[Dataset entries]
□ □ □ □

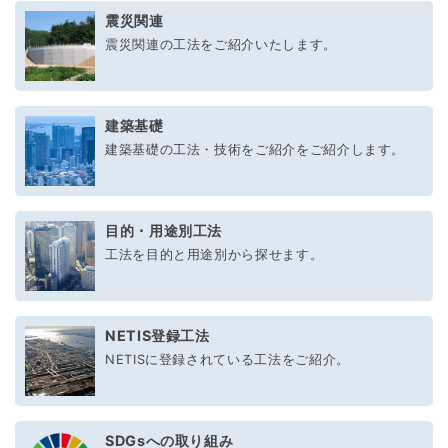
震災関連
震災関連の工法をご紹介いたします。
建築基礎
建築基礎の工法・技術をご紹介をご紹介します。
目的・用途別工法
工法を目的と用途別から探せます。
NETIS登録工法
NETISに登録されている工法をご紹介。
SDGsへの取り組み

□ □ □ □

▶ [What the task requires]: Retype the data above as given, letting no picture into the copy.

▶ [Response area]:
震災関連
震災関連の工法をご紹介いたします。
建築基礎
建築基礎の工法・技術をご紹介をご紹介します。
目的・用途別工法
工法を目的と用途別から探せます。
NETIS登録工法
NETISに登録されている工法をご紹介。
SDGsへの取り組み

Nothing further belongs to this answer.